TITLES: Associate director, Special Collections Research Center, and University archivist


DEGREES: AB’72, Valparaiso; AM’75, Chicago (history); PhD’94, Chicago (history)

DISSERTATION: “The Chicago Faculty and the University Ideal”

CITING HIS SOURCE: My dissertation examined how the first generation of Chicago faculty members engaged and reshaped William Rainey Harper’s initial plan for the University. My interest in the topic was generated by working with the archival collections, and the collections also provided the basis for arguing that whatever success Harper achieved, the character of the University was just as significantly defined by the ideals and professional ambitions of his faculty.

UNIVERSAL RESOURCE: Special Collections is used by faculty, undergraduate and graduate students, administrative staff, visiting researchers from other institutions, and independent scholars.
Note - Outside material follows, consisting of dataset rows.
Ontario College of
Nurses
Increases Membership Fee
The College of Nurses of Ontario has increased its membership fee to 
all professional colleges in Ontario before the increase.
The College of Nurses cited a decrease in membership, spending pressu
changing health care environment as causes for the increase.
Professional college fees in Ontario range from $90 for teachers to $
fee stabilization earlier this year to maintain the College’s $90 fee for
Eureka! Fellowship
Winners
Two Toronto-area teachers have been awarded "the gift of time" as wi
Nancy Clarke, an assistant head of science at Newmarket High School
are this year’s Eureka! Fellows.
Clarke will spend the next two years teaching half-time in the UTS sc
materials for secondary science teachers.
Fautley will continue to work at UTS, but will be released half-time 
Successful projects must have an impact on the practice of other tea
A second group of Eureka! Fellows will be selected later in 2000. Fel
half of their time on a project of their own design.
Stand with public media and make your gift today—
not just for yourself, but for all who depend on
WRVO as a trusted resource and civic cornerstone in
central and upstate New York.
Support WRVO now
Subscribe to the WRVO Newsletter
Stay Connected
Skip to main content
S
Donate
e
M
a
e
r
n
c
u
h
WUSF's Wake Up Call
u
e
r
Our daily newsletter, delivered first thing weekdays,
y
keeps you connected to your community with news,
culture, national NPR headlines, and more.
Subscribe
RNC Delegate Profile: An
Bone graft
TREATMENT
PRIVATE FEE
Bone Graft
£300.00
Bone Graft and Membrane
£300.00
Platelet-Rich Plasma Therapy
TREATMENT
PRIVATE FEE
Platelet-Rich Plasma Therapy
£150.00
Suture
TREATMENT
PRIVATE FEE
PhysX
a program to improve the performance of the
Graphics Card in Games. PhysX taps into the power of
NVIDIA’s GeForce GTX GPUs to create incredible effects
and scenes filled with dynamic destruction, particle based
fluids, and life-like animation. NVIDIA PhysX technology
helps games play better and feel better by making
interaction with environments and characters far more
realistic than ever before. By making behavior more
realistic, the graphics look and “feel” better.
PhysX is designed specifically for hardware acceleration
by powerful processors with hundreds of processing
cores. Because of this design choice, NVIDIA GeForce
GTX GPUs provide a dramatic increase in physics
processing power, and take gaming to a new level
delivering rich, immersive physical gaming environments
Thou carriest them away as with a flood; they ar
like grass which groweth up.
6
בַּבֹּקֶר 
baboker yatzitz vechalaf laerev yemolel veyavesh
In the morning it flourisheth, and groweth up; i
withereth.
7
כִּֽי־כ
Faculty members increasingly present original materials in classes in Special Collections, and a number include assignments based on the archives, sometimes via digital images on course-based Chalk sites. Researchers pursue topics from astronomy and Chicago economics to urban planning and post–World War II cultural politics. Some researchers, like Peter Ascoli, AB’64, working on his recent biography of Julius Rosenwald, spend lengthy periods in the Special Collections reading room. Lab School and Chicago-area high-school students work on Metro History Fair projects, and independent-film producers do research for public television.

HOW CHICAGO STACKS UP: Unlike most state and some private universities, we define the archives to include not only formal administrative records but also professional papers of faculty members, trustees, donors, students, and alumni—anything that bears on the history of the University, its academic programs, and its relationship with the larger community. In addition, the archival collections are physically and intellectually integrated with the manuscripts and rare books in Special Collections. This is an advantage for researchers because it allows them to consult primary-source materials across historical periods, disciplinary fields, and physical formats in a single reading room.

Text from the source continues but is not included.